Updated on Dec 29, 2022 08:34 PM IST

This year was marked by climate paradoxes, ranging from fossil fuel phase-out, finance and the role of China. In 2023, India must use its G20 stint to effect change

The developed world is fixated on reducing coal use, not all fossil fuels (Shutterstock) PREMIUM
The developed world is fixated on reducing coal use, not all fossil fuels (Shutterstock)
ByVaibhav Chaturvedi

This year was roiled by some of the worst climate catastrophes, from unseasonal heat waves in North India to massive floods in Pakistan, and droughts in Europe and China. Although the world has taken giant leaps when it comes to renewables and carbon emission reduction pledges, 2022 threw up five paradoxes. If these are not solved soon, 2023 will not be much different.

The first paradox emerged from the “fossil fuel versus coal” debate. The developed world has been pushing for a consensus among parties to adopt the 1.5°C target. Scientific assessments done by the Intergovernmental Panel on Climate Change (IPCC) show that to achieve this target, all fossil fuel use has to be reduced.

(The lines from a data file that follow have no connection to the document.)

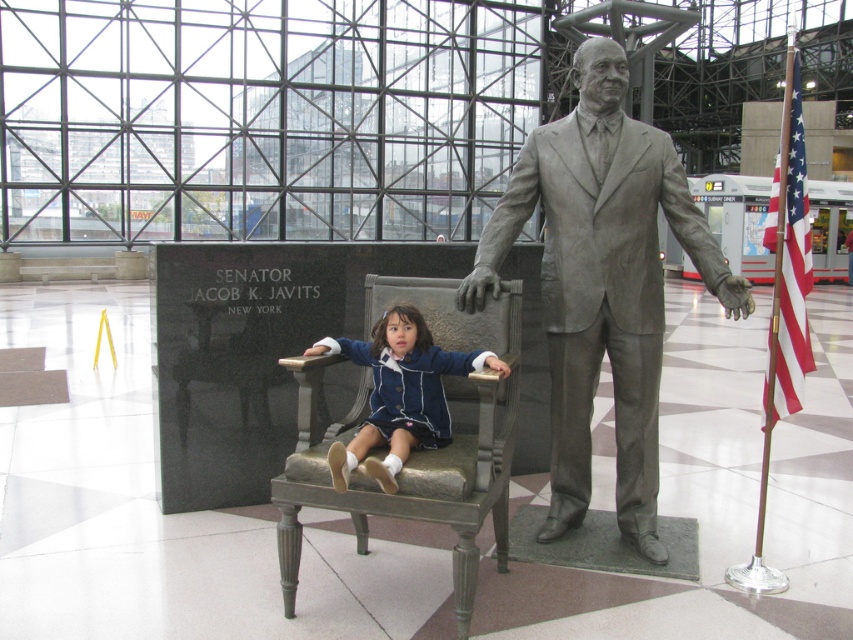 Question: Which object is closer to the camera taking this photo?

Choices:
 (A) blue fabric dress at center
 (B) gray polished statue at center

Answer: (A)

Question: Can you confirm if bronze/golden-brown armchair at center is positioned to the left of blue fabric dress at center?

Choices:
 (A) no
 (B) yes

Answer: (B)

Question: Which of these objects is positioned closest to the bronze/golden-brown armchair at center?

Choices:
 (A) gray polished statue at center
 (B) blue fabric dress at center

Answer: (B)

Question: Is gray polished statue at center wider than bronze/golden-brown armchair at center?

Choices:
 (A) yes
 (B) no

Answer: (A)

Question: Which of these objects is positioned closest to the bronze/golden-brown armchair at center?

Choices:
 (A) blue fabric dress at center
 (B) gray polished statue at center

Answer: (A)

Question: From the image, what is the correct spatial relationship of bronze/golden-brown armchair at center in relation to blue fabric dress at center?

Choices:
 (A) left
 (B) right

Answer: (A) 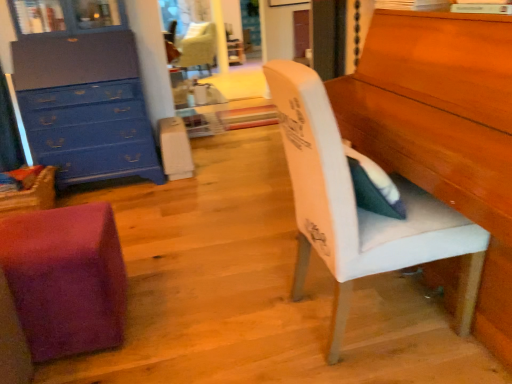 Find the location of `vacant space to the right of purple fuzzy cube at lower left, which is the 3th chair from top to bottom`. vacant space to the right of purple fuzzy cube at lower left, which is the 3th chair from top to bottom is located at coordinates (167, 323). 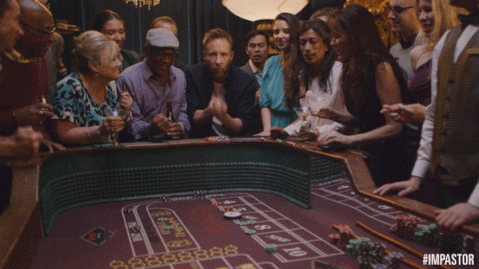 You are a GUI agent. You are given a task and a screenshot of the screen. Output one action in this format:
    pyautogui.click(x=<x>, y=<y>)
    Task: Click on the ground lamp
    Image resolution: width=479 pixels, height=269 pixels.
    Given the screenshot: What is the action you would take?
    pyautogui.click(x=290, y=51)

But as we saw at the 27th edition of the Conference of the Parties (COP27) in Egypt this year, the developed world is fixated on the conversation around reducing coal use rather than all fossil fuels, which includes oil and natural gas. This is a bizarre contradiction where the developed world wants to push for the 1.5°C target, but does not accept that all fossil use has to be reduced simultaneously, and soon. The likely reason is that developed countries are either major consumers or major exporters of non-coal fossil fuels.

The second paradox is revealed in the “loss and damage” finance debate at COP27. It is the developed world that has been historically responsible for the climate crisis and carbon emissions, and it should financially assist developing countries in their emission-mitigation efforts. Some finance has been mobilised for this, but it is less than the minimum of $100 billion required each year. This narrative that the developed world should provide finance to support developing countries has been driving the mitigation finance discourse. In contrast, the developed world argued for the inclusion of major economies (read China and India) in the donor pool for loss and damage finance. This new position on loss and damage finance contradicts the long-held, logical and just view that it is the historical polluters who must pay for using up the world’s carbon space.

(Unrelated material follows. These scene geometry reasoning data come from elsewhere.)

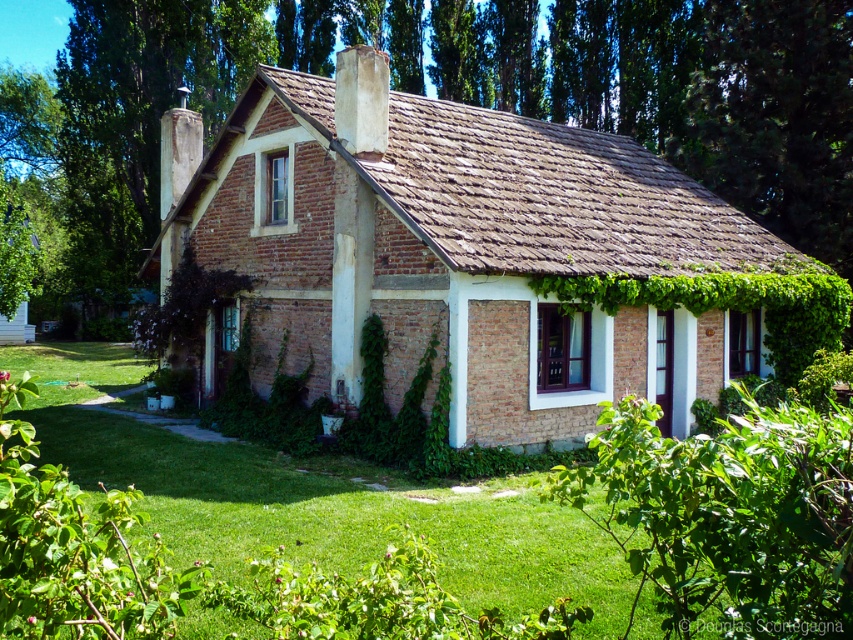 Question: Which object appears closest to the camera in this image?

Choices:
 (A) green grass at center
 (B) brown brick cottage at center
 (C) green leafy hedge at lower right

Answer: (C)

Question: Can you confirm if brown brick cottage at center is positioned to the right of green leafy hedge at lower right?

Choices:
 (A) no
 (B) yes

Answer: (A)

Question: Can you confirm if brown brick cottage at center is bigger than green leafy hedge at lower right?

Choices:
 (A) yes
 (B) no

Answer: (A)

Question: Which object appears farthest from the camera in this image?

Choices:
 (A) brown brick cottage at center
 (B) green grass at center
 (C) green leafy hedge at lower right

Answer: (A)

Question: Which object appears closest to the camera in this image?

Choices:
 (A) green leafy hedge at lower right
 (B) green grass at center
 (C) brown brick cottage at center

Answer: (A)

Question: Where is brown brick cottage at center located in relation to green grass at center in the image?

Choices:
 (A) above
 (B) below

Answer: (A) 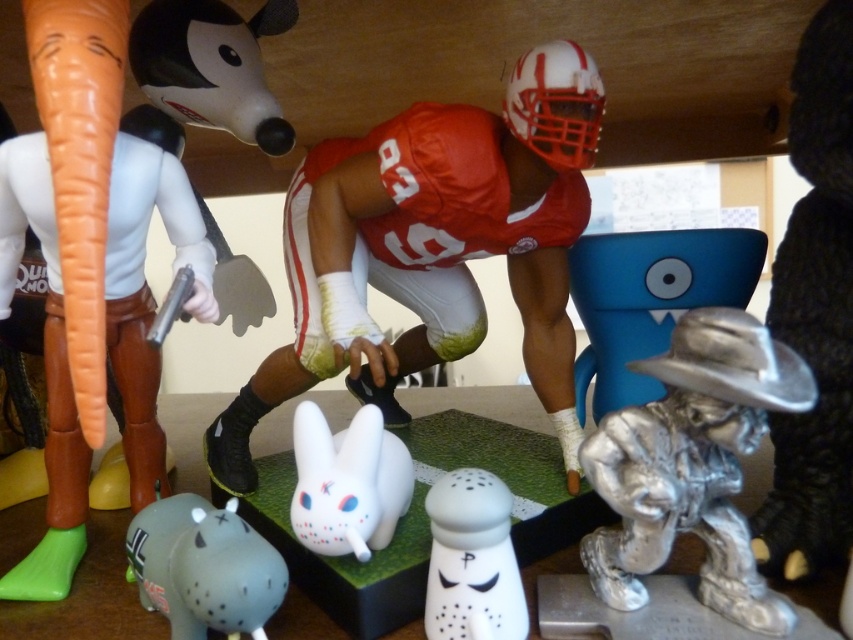 Based on the provided scene description, what are the exact 2D coordinates of the smooth white rabbit at lower left?

The smooth white rabbit at lower left is located at the 2D coordinates of point [181,195].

The third paradox presented itself in the inclusion of just transition (JT) and just energy transition partnership (JETP) in the final text of COP27. While these two appear similar at first glance, they couldn’t be further apart. JT is about understanding the transition needs of a country when it moves from fossil fuels to renewable energy in a bottom-up way, understanding the critical trade-offs emerging due to mitigation actions, and suggesting interventions that ensure an equitable and just transition is achieved for all. JETP, on the other hand, is an agenda driven by G7 countries that focuses on coal phase-out in the developing world. South Africa, Indonesia, and India are all coal-dependent economies that the G7 countries are focusing on for JETP. There is nothing need-driven and bottom-up about it. While JT is a welcome addition to the text, JETP can only be viewed through a lens of scepticism.

The fourth paradox emerged from the carbon markets debate. The developing world has traditionally viewed international carbon-offset markets (CDM or Clean Development Mechanism under the Kyoto Protocol) as an instrument for international climate finance. As opposed to this, the developed world primarily views it as an instrument for low-cost decarbonisation. The carbon market context under the Kyoto Protocol is different from the Paris Agreement. Developing countries had no mitigation targets under the former, while they have mitigation targets in the form of nationally determined contributions (NDCs) under the latter. (NDCs are a nation’s climate action plan to cut emissions). If India sells carbon credits to any other country to receive climate finance in return, the corresponding emission mitigation will not be reflected in India’s book of emissions accounts, thus impeding our progress towards the NDC. This desire to raise climate finance through offset carbon markets is contradicted by the need to ensure that a country’s internationally announced emission reduction targets are met.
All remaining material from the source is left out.